• **WHAT IS EXPECTED**
The response must consist of each line in the listing that has the word "Wicker" in it.

• **EXERCISE DATA**
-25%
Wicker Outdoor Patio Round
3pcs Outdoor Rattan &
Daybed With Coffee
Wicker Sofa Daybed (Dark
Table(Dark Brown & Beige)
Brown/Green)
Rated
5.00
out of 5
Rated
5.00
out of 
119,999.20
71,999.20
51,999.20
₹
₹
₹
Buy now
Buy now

...

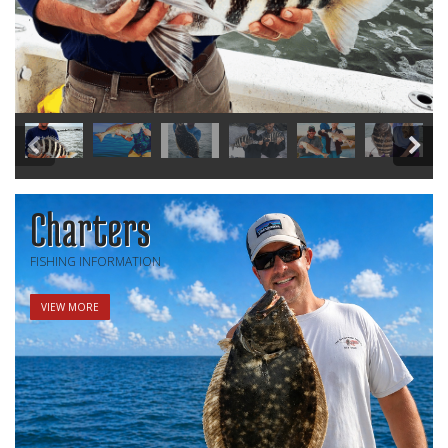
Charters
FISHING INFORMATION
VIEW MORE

• **SOLUTION FOR THIS TASK**
Wicker Outdoor Patio Round
Wicker Sofa Daybed (Dark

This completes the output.